On 2 August, around halfway through the 2012 monsoon season, India declared a drought, with the Indian Meteorological Department (IMD) reporting that rainfall across India for the second half of the monsoon season — August to September — was likely to be below normal.
There are also fears of El Niñoemerging in the equatorial Pacific, which, the IMD says, is "likely to have an adverse impact on rainfall" in India during this period — concerns that are shared by Pakistan.
Qamar-uz-Zaman Chaudhry, vice-president of the World Meteorological Organization (WMO) for Asia and meteorological adviser to the Pakistani government, told SciDev.Net that the country received 30 to 40 per cent less monsoon rain than normal this year, with a "semi-drought like situation" arising in April to June. These conditions have been worsened by a mild monsoon during July and August, he added.
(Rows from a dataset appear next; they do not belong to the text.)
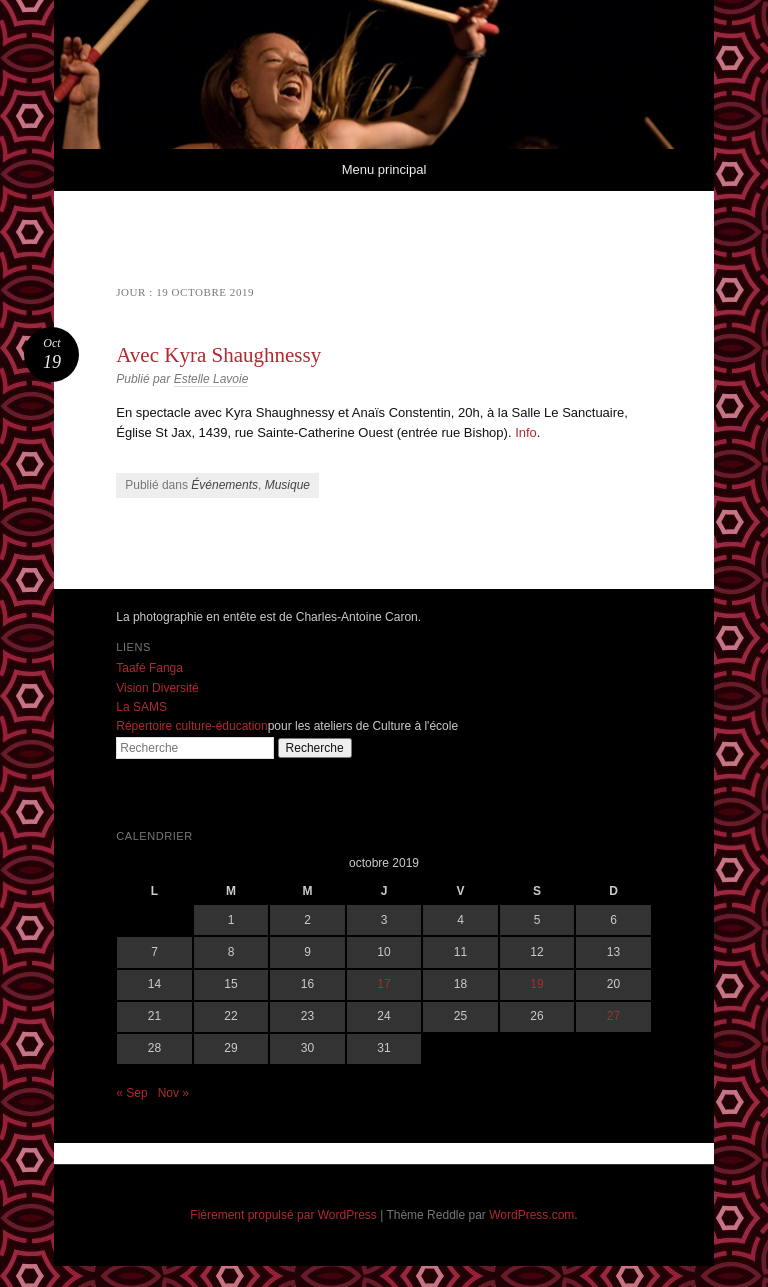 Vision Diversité (157, 688)
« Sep (131, 1093)
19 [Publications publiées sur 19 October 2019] (536, 984)
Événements (224, 485)
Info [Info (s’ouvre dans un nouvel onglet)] (526, 432)
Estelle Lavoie (211, 379)
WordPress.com (531, 1215)
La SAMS (141, 707)
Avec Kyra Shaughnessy (218, 355)
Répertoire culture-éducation (191, 726)
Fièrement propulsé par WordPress (283, 1215)
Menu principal (384, 169)
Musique (287, 485)
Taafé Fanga (149, 668)
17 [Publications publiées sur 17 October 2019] (383, 984)
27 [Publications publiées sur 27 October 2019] (613, 1016)
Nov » (173, 1093) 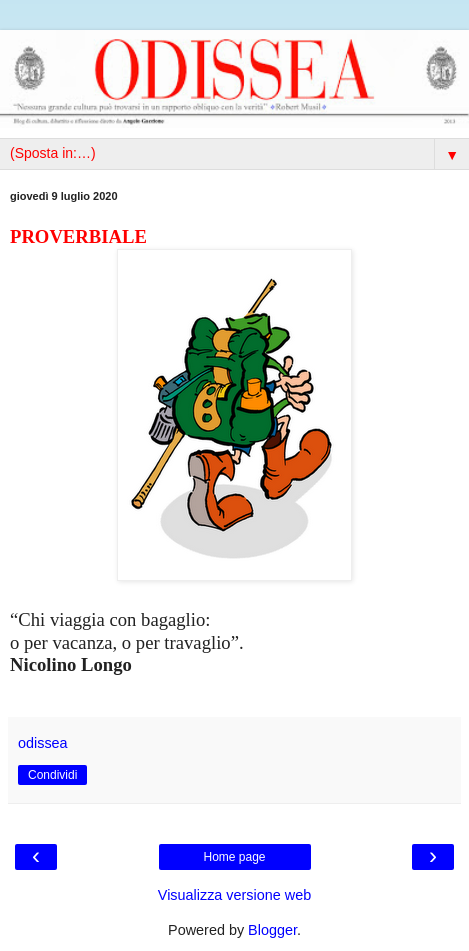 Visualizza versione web (234, 895)
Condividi (52, 775)
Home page (234, 857)
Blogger (272, 930) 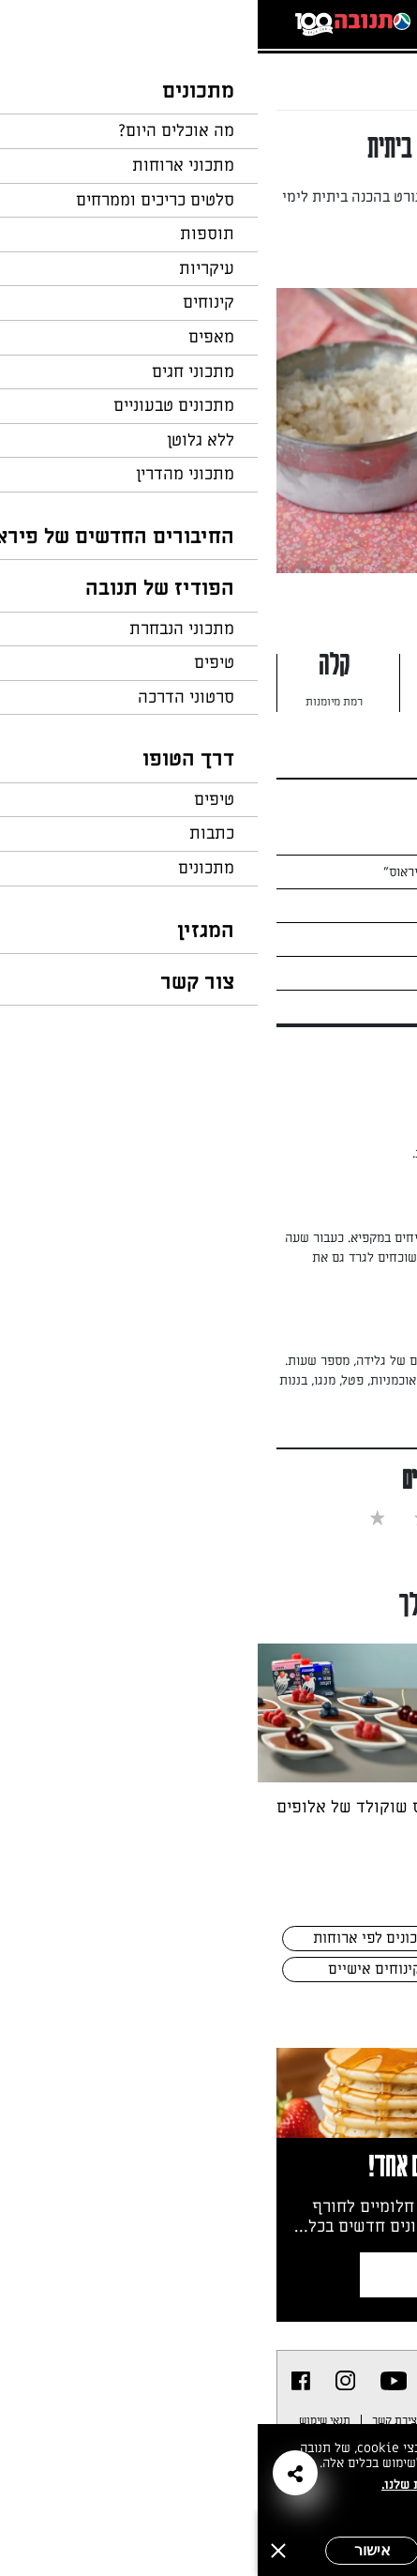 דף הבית (365, 70)
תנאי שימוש (67, 2420)
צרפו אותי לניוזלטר (243, 2274)
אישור (115, 2550)
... (321, 70)
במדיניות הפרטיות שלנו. (192, 2484)
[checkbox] (297, 1517)
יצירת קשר (138, 2420)
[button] (37, 2472)
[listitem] (136, 2380)
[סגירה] (20, 2551)
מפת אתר (278, 2420)
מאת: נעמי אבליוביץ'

Scientists have warned of insufficient water levels in most of Pakistan's natural groundwater reservoirs, potentially affecting wintertime agriculture, especially wheat.
Parts of Sri Lanka have also received less rain than normal this monsoon. D.A Jayasinghearachchi, meteorologist-in-charge at Sri Lanka's meteorological department, said the seasonal models also indicate below average rains during the country's second rainy season from October to November.
Badra Kamaladasa, director-general of Sri Lanka's irrigation department, told SciDev.Net: "The main issue here is that we can't predict the pattern of cultivation anymore".
For example, he said that the 2012 drought has severely affected Sri Lanka's paddy cultivation.